A statement from the ministry spokesman, J A Barata, said AirAsia was not permitted to fly the Surabaya-Singapore route on Sundays and had not asked to change its schedule. It was unclear how the airliner was able to fly without the necessary authorisation.
The plane was operated by AirAsia Indonesia, a unit of Malaysia-based AirAsia, which previously had a solid safety record.
On Saturday, the head of Indonesia’s search and rescue agency said that two large parts of the plane had been found in the search area at a depth of around 30 metres (100ft), raising hopes that its black boxes would be recovered soon.
Bambang Soelistyo told reporters in Jakarta that the international search team came across the objects off the island of Borneo late on Friday night.
“With the discovery of an oil spill and two big parts of the aircraft, I can assure you these are the parts of the AirAsia plane we have been looking for,” Soelistyo said.
He said the larger of the two objects was around 10 metres x 5 metres.

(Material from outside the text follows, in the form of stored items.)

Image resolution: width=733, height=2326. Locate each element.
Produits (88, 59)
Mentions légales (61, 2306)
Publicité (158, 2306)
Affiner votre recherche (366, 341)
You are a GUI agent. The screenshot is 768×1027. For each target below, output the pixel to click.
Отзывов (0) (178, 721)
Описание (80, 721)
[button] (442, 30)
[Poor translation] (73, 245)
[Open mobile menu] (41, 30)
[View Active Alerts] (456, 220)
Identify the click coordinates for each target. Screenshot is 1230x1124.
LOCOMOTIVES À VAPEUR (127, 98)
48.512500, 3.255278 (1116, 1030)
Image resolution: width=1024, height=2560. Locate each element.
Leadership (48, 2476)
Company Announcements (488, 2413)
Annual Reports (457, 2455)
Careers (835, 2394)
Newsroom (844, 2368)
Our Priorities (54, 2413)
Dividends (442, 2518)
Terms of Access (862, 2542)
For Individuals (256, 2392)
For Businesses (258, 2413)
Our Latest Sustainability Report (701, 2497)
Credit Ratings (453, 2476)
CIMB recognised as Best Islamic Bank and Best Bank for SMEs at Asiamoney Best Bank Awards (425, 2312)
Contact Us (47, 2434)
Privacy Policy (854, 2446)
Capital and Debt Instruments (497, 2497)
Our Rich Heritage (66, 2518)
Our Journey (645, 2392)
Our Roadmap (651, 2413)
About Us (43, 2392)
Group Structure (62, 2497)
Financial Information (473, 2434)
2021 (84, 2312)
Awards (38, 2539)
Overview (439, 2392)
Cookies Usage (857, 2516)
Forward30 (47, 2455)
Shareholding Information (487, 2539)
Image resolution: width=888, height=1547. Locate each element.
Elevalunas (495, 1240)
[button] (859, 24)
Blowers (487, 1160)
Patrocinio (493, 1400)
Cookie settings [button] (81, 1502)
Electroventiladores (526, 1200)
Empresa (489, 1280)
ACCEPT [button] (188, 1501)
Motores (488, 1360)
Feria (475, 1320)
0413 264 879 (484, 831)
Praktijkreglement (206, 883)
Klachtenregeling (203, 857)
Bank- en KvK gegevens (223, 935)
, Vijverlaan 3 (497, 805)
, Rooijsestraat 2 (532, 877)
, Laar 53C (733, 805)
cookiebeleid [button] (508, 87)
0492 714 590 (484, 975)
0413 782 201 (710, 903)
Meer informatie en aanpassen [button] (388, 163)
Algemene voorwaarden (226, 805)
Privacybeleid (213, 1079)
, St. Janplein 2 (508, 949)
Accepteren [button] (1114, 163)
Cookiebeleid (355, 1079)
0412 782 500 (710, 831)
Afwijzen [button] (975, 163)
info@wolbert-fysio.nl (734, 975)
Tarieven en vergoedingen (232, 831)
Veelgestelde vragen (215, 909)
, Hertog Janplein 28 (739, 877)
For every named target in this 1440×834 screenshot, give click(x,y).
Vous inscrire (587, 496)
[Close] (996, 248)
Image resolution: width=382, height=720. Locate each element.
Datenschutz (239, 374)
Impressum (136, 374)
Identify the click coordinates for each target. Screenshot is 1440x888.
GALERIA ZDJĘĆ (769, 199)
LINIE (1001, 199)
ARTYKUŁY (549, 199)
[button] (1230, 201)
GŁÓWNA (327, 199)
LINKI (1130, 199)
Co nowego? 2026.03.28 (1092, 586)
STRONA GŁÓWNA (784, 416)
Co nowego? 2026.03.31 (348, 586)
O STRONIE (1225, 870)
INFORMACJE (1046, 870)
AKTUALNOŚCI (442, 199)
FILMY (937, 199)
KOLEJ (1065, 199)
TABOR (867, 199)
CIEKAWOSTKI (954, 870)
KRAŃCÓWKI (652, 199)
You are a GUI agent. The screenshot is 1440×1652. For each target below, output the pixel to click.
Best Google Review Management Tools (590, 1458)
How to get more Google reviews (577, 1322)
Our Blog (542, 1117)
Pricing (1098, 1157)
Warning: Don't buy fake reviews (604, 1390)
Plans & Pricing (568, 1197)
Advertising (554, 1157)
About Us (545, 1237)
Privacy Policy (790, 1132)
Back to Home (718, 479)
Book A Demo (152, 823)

“As I speak, we are lowering an ROV (remotely operated vehicle) underwater to get an actual picture of the objects detected on the sea floor,” Soelistyo said.
He added, however, that a strong current was making it difficult to operate the ROV.
The families of victims have been preparing funerals as the bodies recovered are identified in Surabaya, where a crisis centre has been set up at a police hospital with facilities to store 150 bodies.
Before take-off, the pilot of flight QZ8501 had asked for permission to fly at a higher altitude to avoid a storm, but the request was not approved because there other planes above him on the route, according to AirNav, Indonesia’s air traffic control.
In his last communication shortly before all contact was lost, he said he wanted to change course to avoid the menacing storm.